Stocks are cheaper, but not cheap because multiples are still ‘too high’ – BofA

Stocks are cheaper, but not cheap because multiples are still ‘too high’ – BofA

Written by Sinad Karahimetovic

Savita Subramanian, a strategist at Bank of America, tells clients in a note today that the Fed has more work to do.

History tells us that if the Fed starts easing prematurely, we could see a new wave of… In this case, “the short-term market volatility may be a lower price to pay.”

On the valuation front, Subramanian notes that “stocks are cheaper but not cheap.” The S&P 500 is trading at 18.4 times consecutive EPS after contracting around 30% YTD, which is more during previous recessions (average 20%). On the other hand, the forward EPS of 16.7 times (the consensus) is in line with the multiple seen in 2010.

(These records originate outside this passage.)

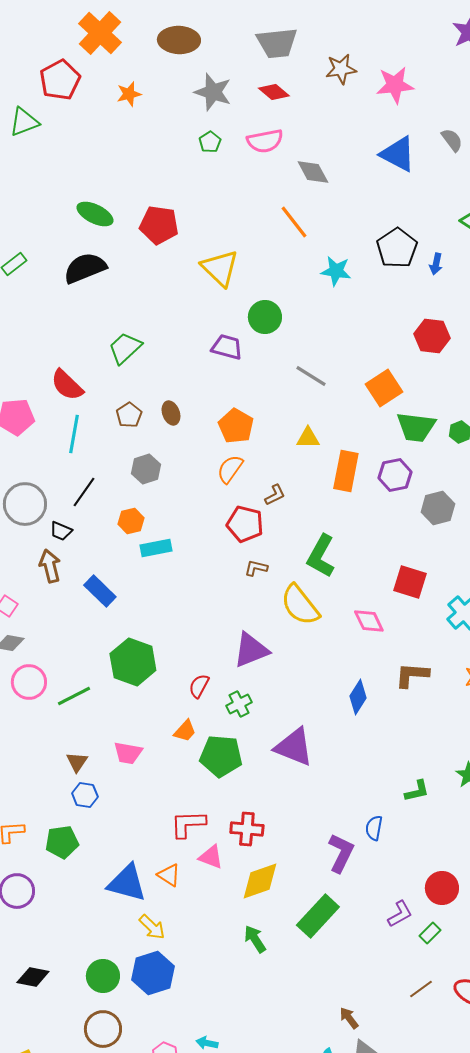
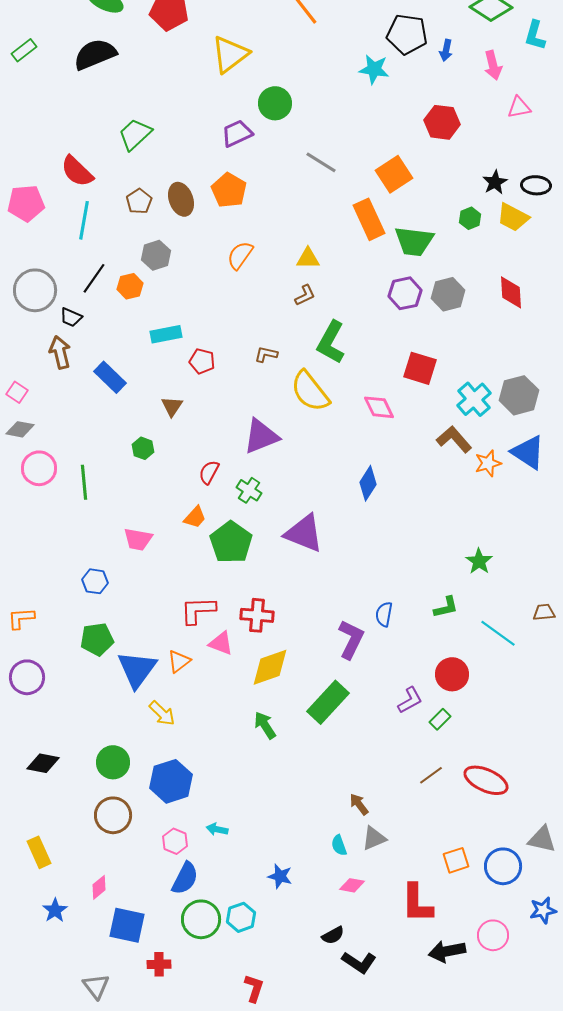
black pentagon: (397, 248) -> (407, 34), turned -30
yellow triangle: (220, 268) -> (230, 54), turned 39
cyan star: (336, 271) -> (374, 69), moved
purple trapezoid: (227, 347) -> (237, 133), turned -40
brown ellipse: (171, 413) -> (181, 199), size x1.4
orange pentagon: (236, 426) -> (229, 190), moved
green trapezoid: (416, 427) -> (414, 241), moved
yellow triangle: (308, 438) -> (308, 258), moved
orange rectangle: (346, 471) -> (369, 219), moved, turned -36
purple hexagon: (395, 475) -> (405, 293), moved
brown L-shape: (275, 495) -> (305, 295), moved
orange hexagon: (131, 521) -> (130, 286), moved
red pentagon: (245, 524) -> (202, 361), moved, size x0.7
green hexagon: (133, 662) -> (143, 448), size x0.5
brown L-shape: (412, 675) -> (454, 439), moved, turned 45
green line: (74, 696) -> (84, 482), turned -68
green cross: (239, 704) -> (249, 490), turned -30
green pentagon: (221, 756) -> (231, 542), turned 30
brown triangle: (77, 762) -> (172, 406), moved
green L-shape: (417, 791) -> (446, 607), moved
green pentagon: (62, 842) -> (97, 639), moved
orange triangle: (169, 875) -> (179, 661), turned 50
blue triangle: (127, 883) -> (137, 669), turned 51
blue hexagon: (153, 973) -> (171, 781), moved

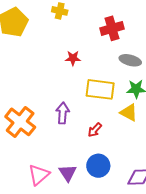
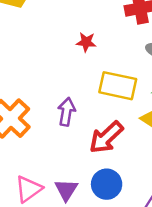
red arrow: (95, 130) -> (106, 137), size x1.8

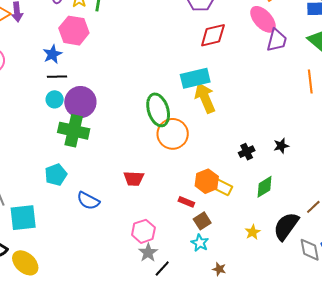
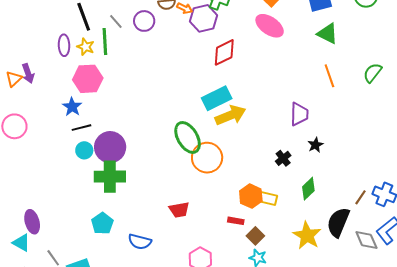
purple trapezoid: (277, 40) -> (299, 114), moved
yellow arrow: (205, 98) -> (231, 115), turned 104
yellow star: (253, 232) -> (307, 235), size x1.8

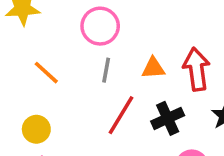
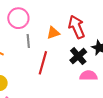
black cross: (168, 118) -> (78, 56), moved

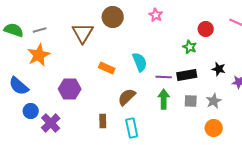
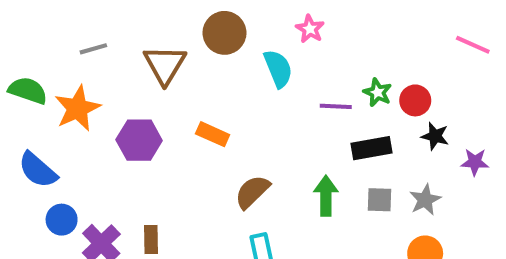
red circle: (206, 29) -> (415, 100), moved
green semicircle: (14, 30) -> (28, 90), moved
gray line: (40, 30) -> (93, 49), moved
cyan semicircle: (140, 62) -> (278, 69), moved
purple line: (164, 77) -> (336, 106), moved
purple hexagon: (70, 89) -> (139, 140), moved
brown rectangle: (103, 121) -> (151, 239), moved

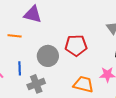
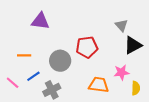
orange line: (15, 36) -> (24, 55), moved
blue line: (20, 68) -> (33, 76), turned 64

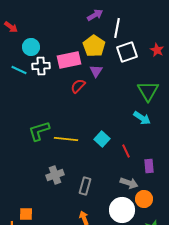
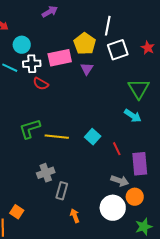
purple arrow: (95, 15) -> (50, 12), moved
red semicircle: (78, 86) -> (41, 84), moved, turned -105
purple rectangle: (149, 166) -> (140, 164), size x1.6
gray rectangle: (85, 186) -> (62, 191), moved
orange square: (26, 214) -> (17, 212), turned 32

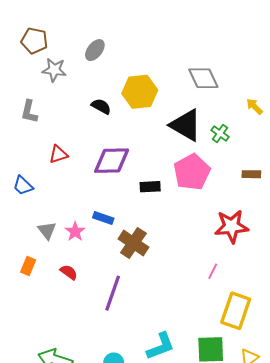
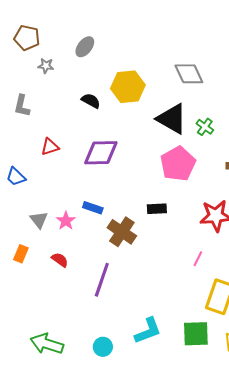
gray star: (54, 70) -> (46, 66), size x0.7
black rectangle: (150, 187) -> (157, 209), moved

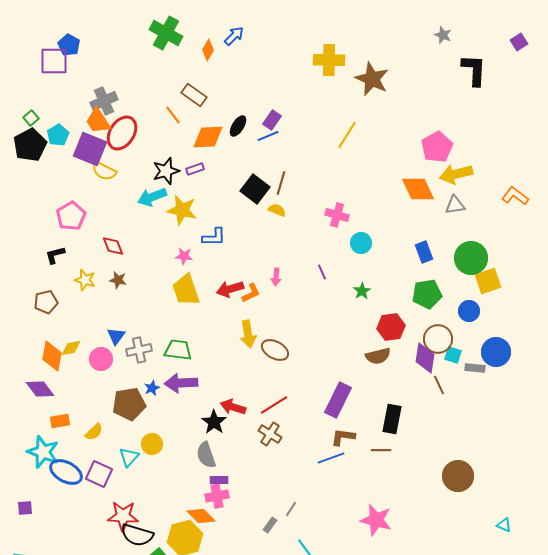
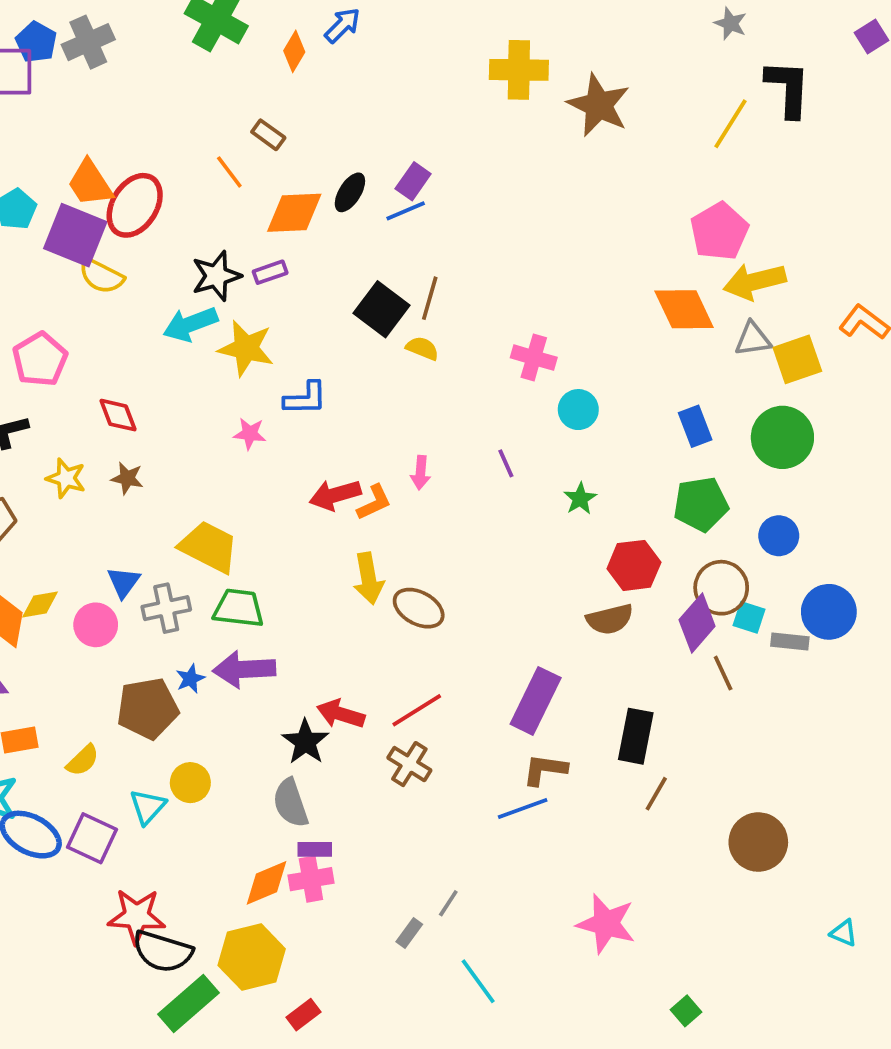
brown rectangle: (194, 95) -> (268, 135), size x0.7
gray cross: (104, 101) -> (88, 42), moved
yellow line: (347, 135) -> (730, 124), moved
yellow square: (488, 281) -> (797, 359), moved
yellow trapezoid: (186, 290) -> (209, 547), moved, turned 136
purple diamond: (425, 358) -> (697, 623), turned 32
brown line: (381, 450) -> (656, 794), moved, turned -60
orange diamond: (201, 516) -> (266, 883), moved, turned -68

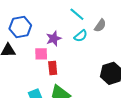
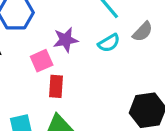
pink square: (41, 54) -> (42, 61), turned -32

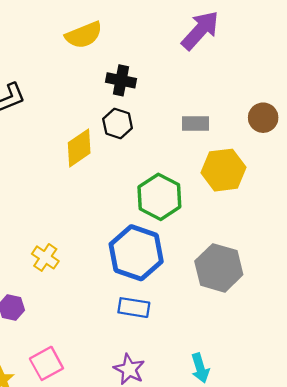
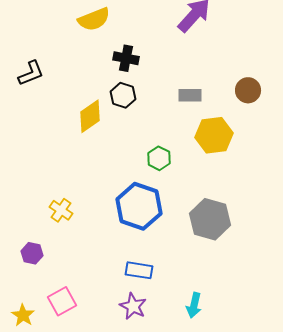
green hexagon: (159, 197) -> (159, 158), size x0.6
blue rectangle: (134, 308) -> (139, 270), moved
cyan arrow: (200, 368) -> (194, 305), turned 30

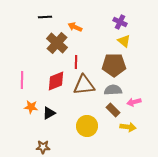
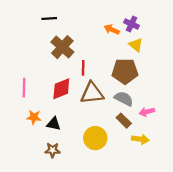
orange arrow: (75, 27) -> (112, 30), moved
gray semicircle: (113, 90) -> (124, 99), turned 30
black triangle: (49, 113) -> (54, 124), turned 40
brown star: (43, 147) -> (52, 150), moved

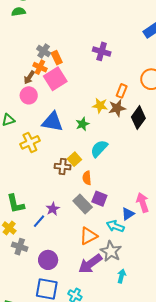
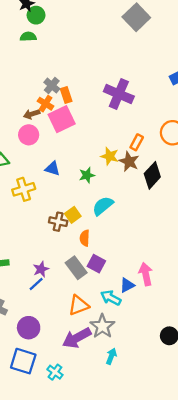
purple cross: (102, 51) -> (119, 94), size x1.4
brown arrow: (29, 77) -> (32, 114), turned 32
brown star: (117, 108) -> (129, 162), turned 30
blue triangle: (52, 122) -> (52, 169), size x0.6
blue line: (39, 221) -> (36, 284), moved

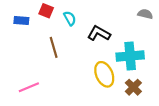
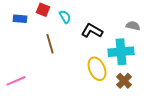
gray semicircle: (145, 14) -> (133, 26), moved
pink line: (29, 87) -> (16, 81), moved

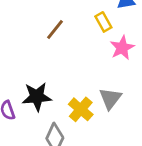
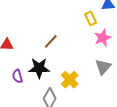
brown line: (55, 30) -> (51, 41), moved
gray triangle: (110, 99) -> (103, 67), moved

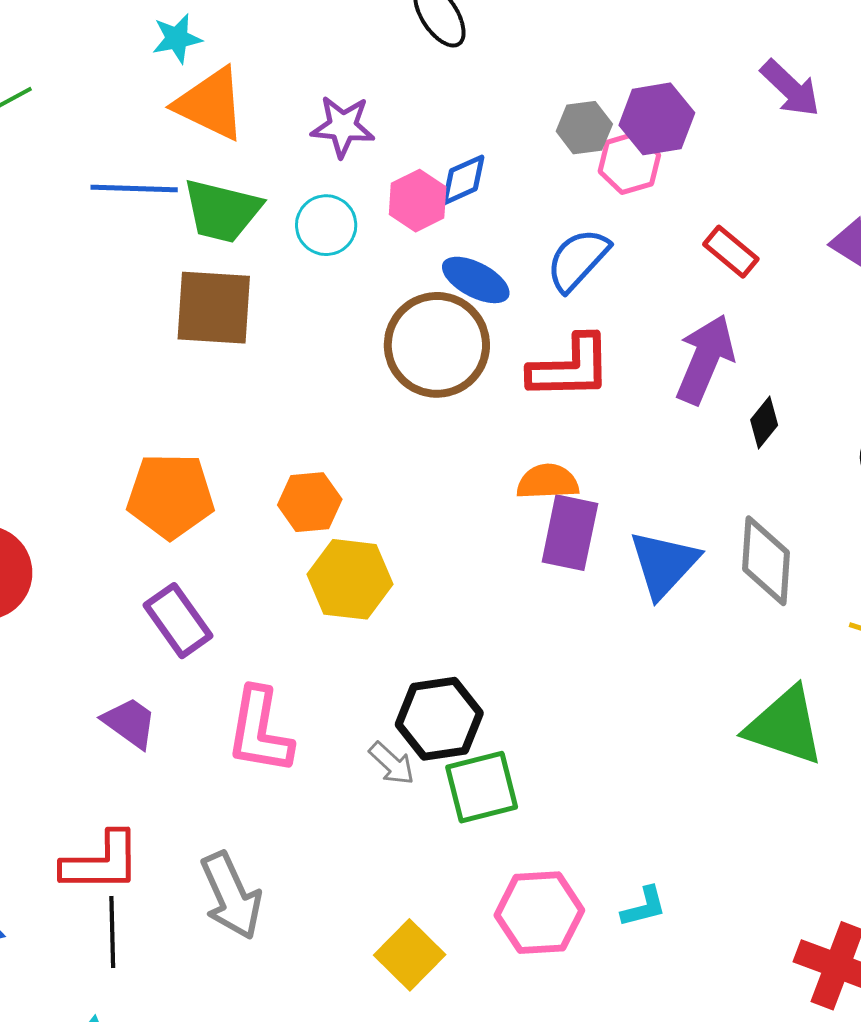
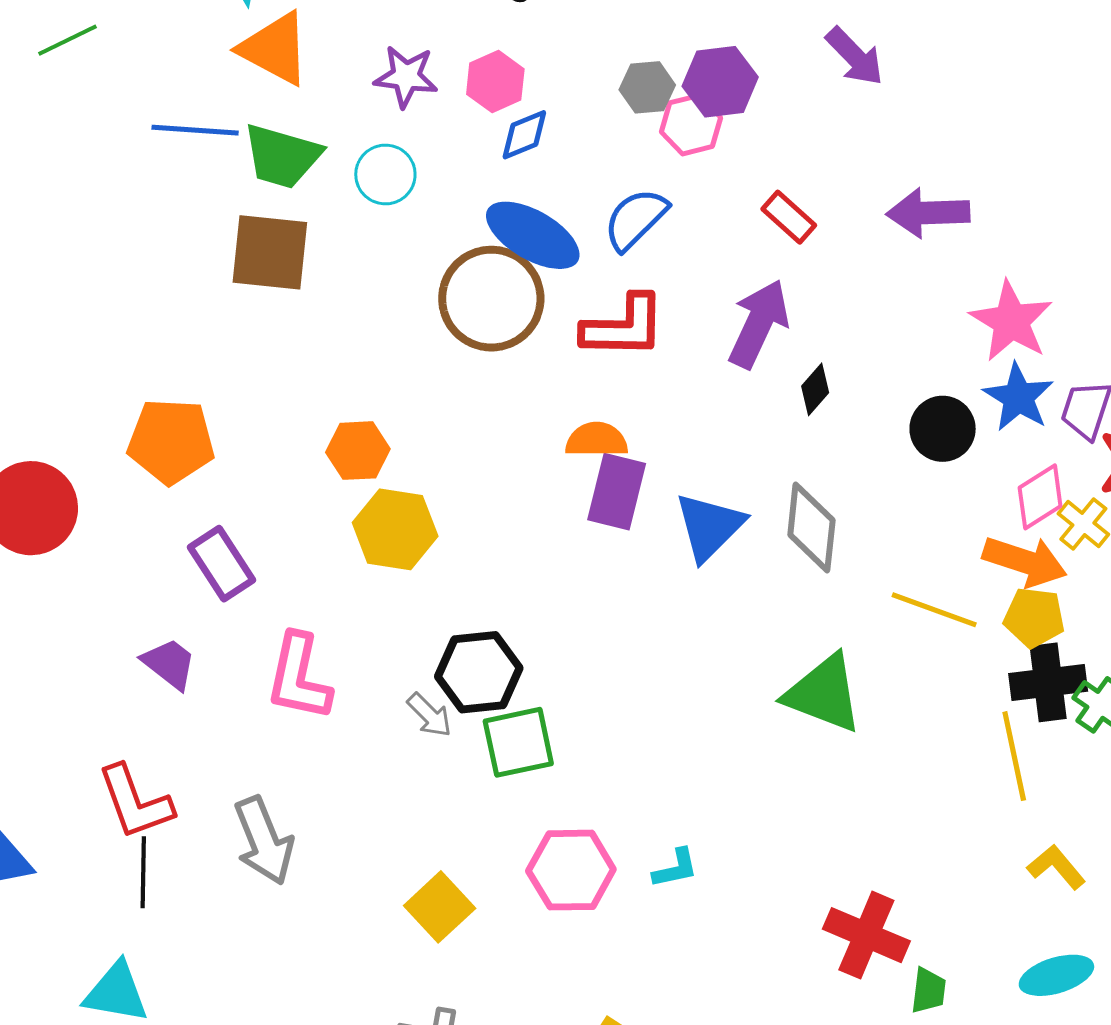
pink hexagon: (418, 201) -> (495, 82), moved
blue ellipse: (476, 280) -> (533, 235), size x1.4
orange pentagon: (170, 496) -> (171, 441), moved
red L-shape: (101, 862) -> (135, 802), turned 68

β€œBut if we take into account that multiples of 8% inflation are very high, it is hard to argue with a TINA (β€˜there is no alternative’ for stocks) amid a 4% cash return by early 2023 (home supply). These factors justify, in our view, It is twice less than what we enjoyed in 2010. And if a hawkish Fed means a higher probability of a recession, that translates into a higher equity risk premium (ERP),” Subramanian told clients in a note.

Bank of America remains bullish on energy and bearish on materials with the latter ranking last in the company’s tactical sector framework.

Elsewhere, the force is likely to continue to hurt technology and consumer appreciation.

Subramanian concluded that β€œrelative sales of both segments have negative beta issuances in US dollars, but the valuations of the two segments do not reflect this risk, trading at significant gains against history.”